Hammad Khan

Posted on May 13

Designing Idempotent Bulk Import Pipelines (E.164, VIN, and the Rest)

#systemdesign #validation #node #datapipelines

Designing Idempotent Bulk Import Pipelines (E.164, VIN, and the Rest)

Bulk imports are a special category of pain. You give the user a CSV uploader, they hand you a file, and your job is to take that file from "blob of text" to "thousands of clean rows in your database." Somewhere in the middle, every assumption you have about your data falls apart.

I rebuilt the bulk import system for a dealership SaaS recently. The redesign covered phone number normalization, VIN format validation, file-format consistency, and the structural decision that makes the whole thing reliable: idempotency.

If you've ever shipped a bulk importer, you've probably hit the same problems. Here's the shape of the design that finally worked.

The four problems

Any bulk import system has to solve four problems:

Validation. Every row has to satisfy schema constraints before it goes into the database. Some constraints are obvious (required fields), some are domain-specific (a VIN must be 17 characters in a specific alphabet).
Normalization. "077 12345" and "+447712345" and "01234 567 890" might all need to become +441234567890 before they hit the database. The user doesn't think about this; you have to.
Error reporting. When 200 of 5,000 rows fail validation, the user needs to know which 200 and why. A flat "import failed" tells them nothing.
Idempotency. When the upload crashes halfway through and the user clicks "Retry," the second run must not double-write the first 2,500 rows.

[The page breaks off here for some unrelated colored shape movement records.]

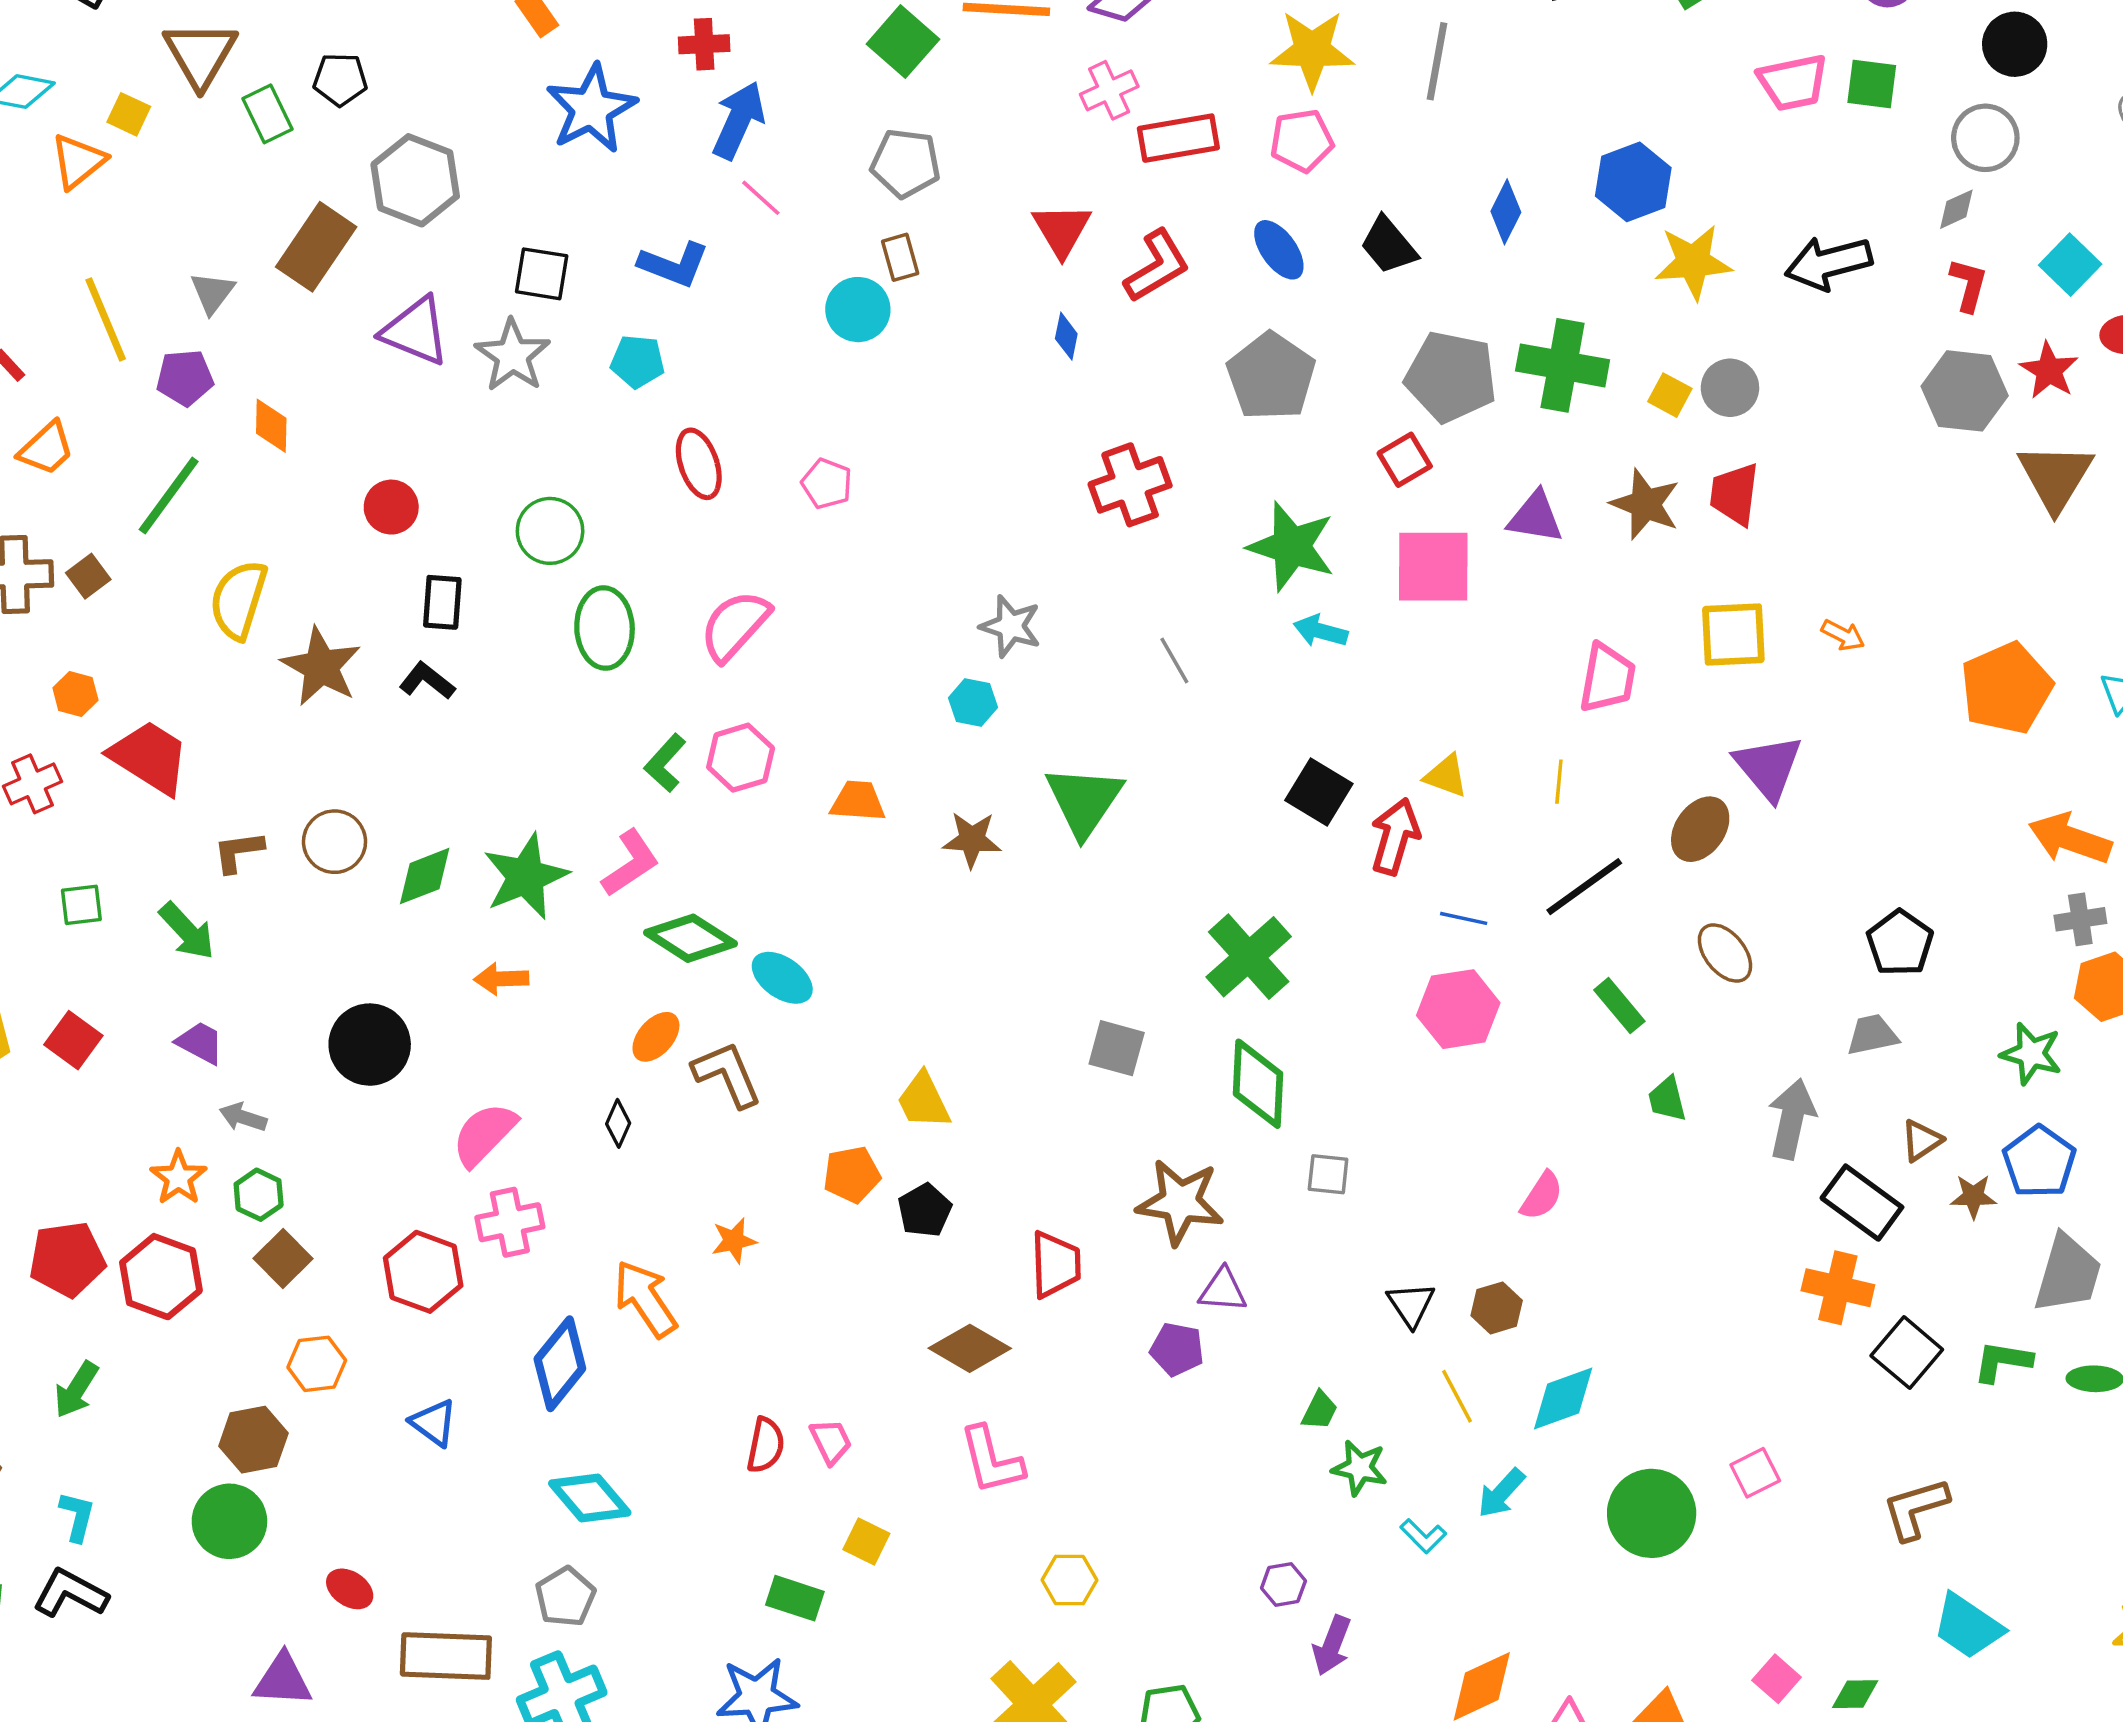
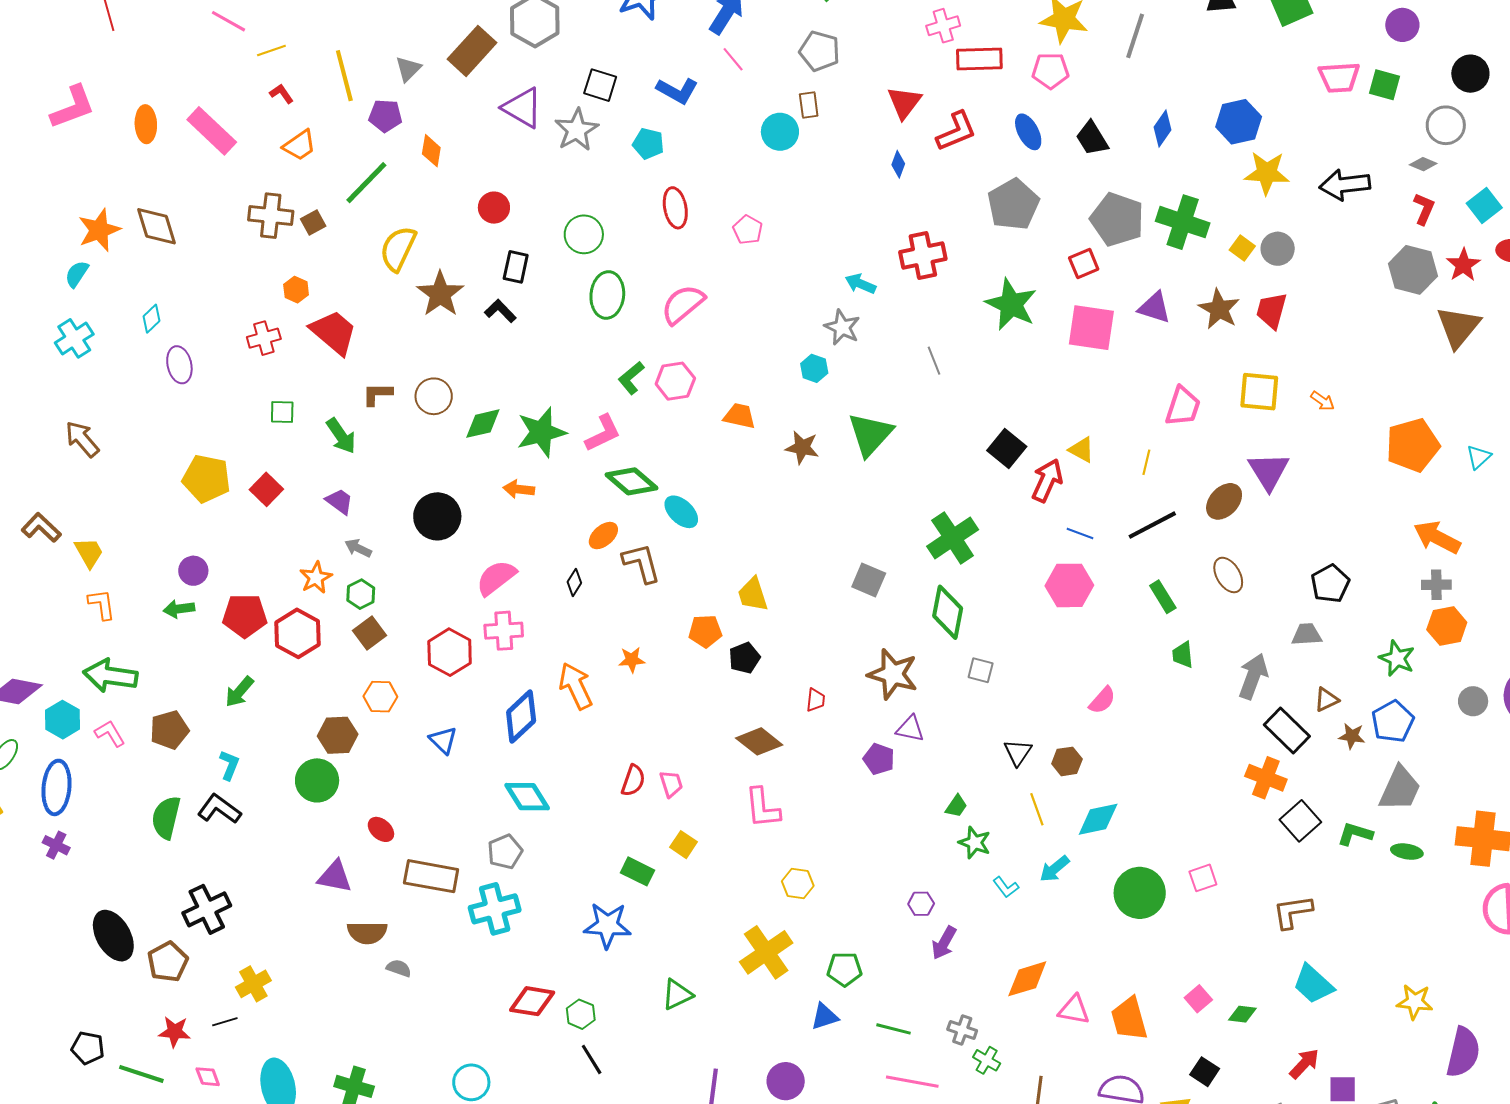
gray diamond: (1956, 209) -> (1423, 164), turned 40
cyan arrow: (1321, 631) -> (860, 284), moved
red trapezoid: (1055, 1264) -> (816, 700), size x0.6

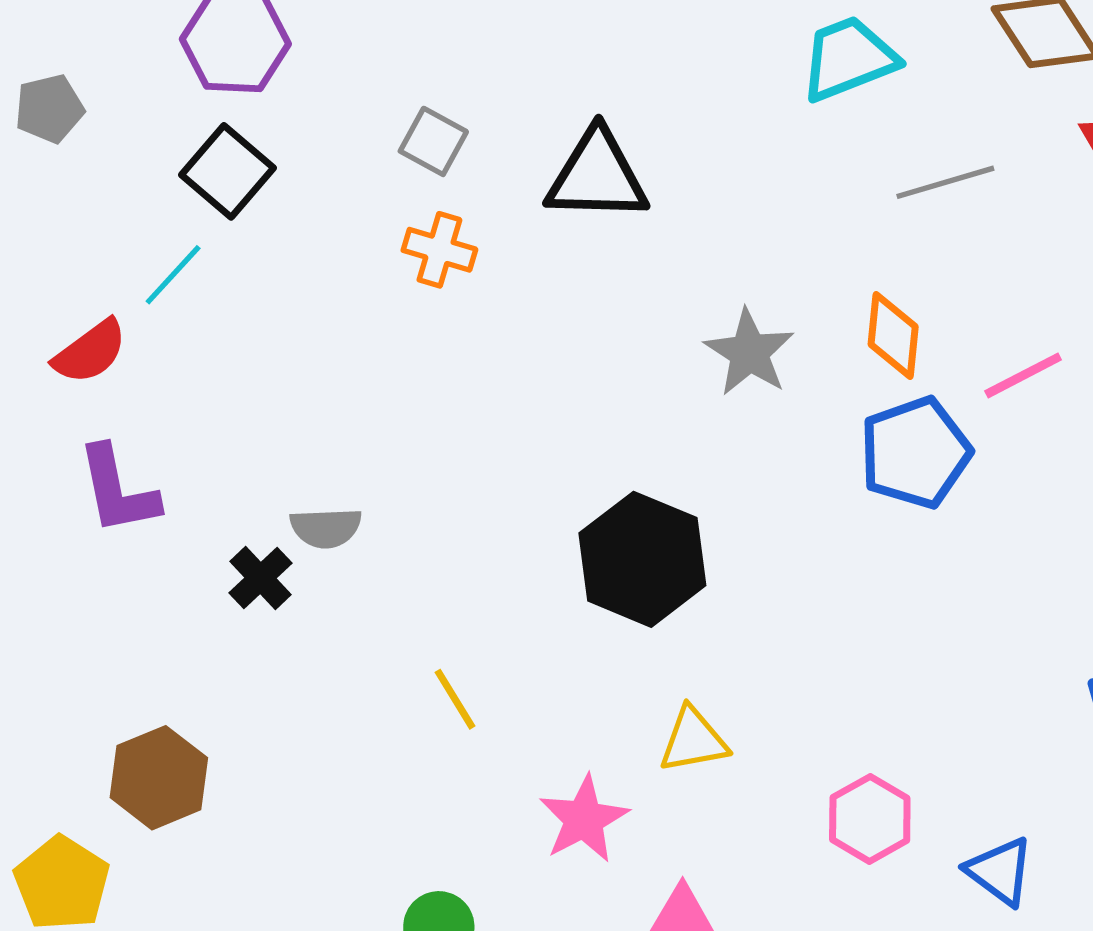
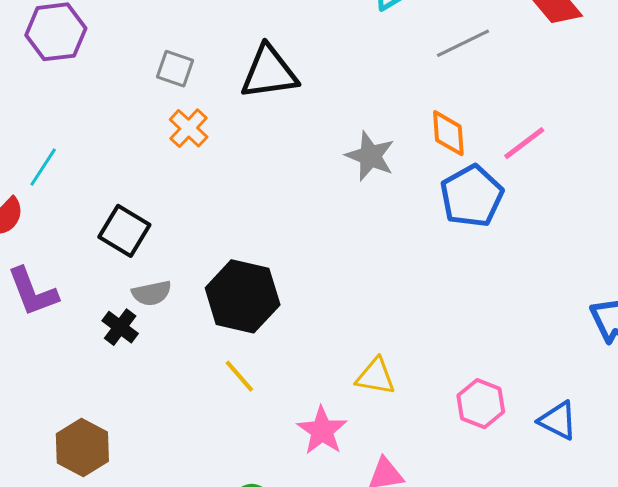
black square: (227, 171) -> (124, 231), moved
orange cross: (439, 250) -> (189, 128), turned 36
black hexagon: (642, 559) -> (243, 296), moved
yellow triangle: (693, 740) -> (376, 377), turned 30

The fourth problem is the one teams skip. It's also the one that breaks production. Let me start there.

Idempotency: the key decision

The pattern that works is stable per-row keys with an upsert at the DB level.

For each row, compute a stable key from the row's natural identity. For dealership customers, that might be (dealer_id, email_lowercase). For vehicles, (dealer_id, vin). Whatever uniquely identifies the row in the customer's mental model.

function customerKey(row: CustomerRow, dealerId: string): string {
  return `${dealerId}:${row.email.trim().toLowerCase()}`
}

Then use that key as the basis for an upsert:

INSERT INTO customers (dealer_id, email, name, phone, ...)
VALUES ($1, $2, $3, $4, ...)
ON CONFLICT (dealer_id, email) DO UPDATE SET
  name = EXCLUDED.name,
  phone = EXCLUDED.phone,
  ...
  updated_at = NOW();

Now if the import crashes after row 2,500 and the user retries, the first 2,500 rows update themselves in-place (no-op if the data didn't change) and the remaining 2,500 get inserted. Same end state as if the import had run cleanly the first time.

This sounds obvious. Most bulk import code I see doesn't do it. Most code uses INSERT INTO ... VALUES (...) and crashes on the unique-constraint violation when the user retries.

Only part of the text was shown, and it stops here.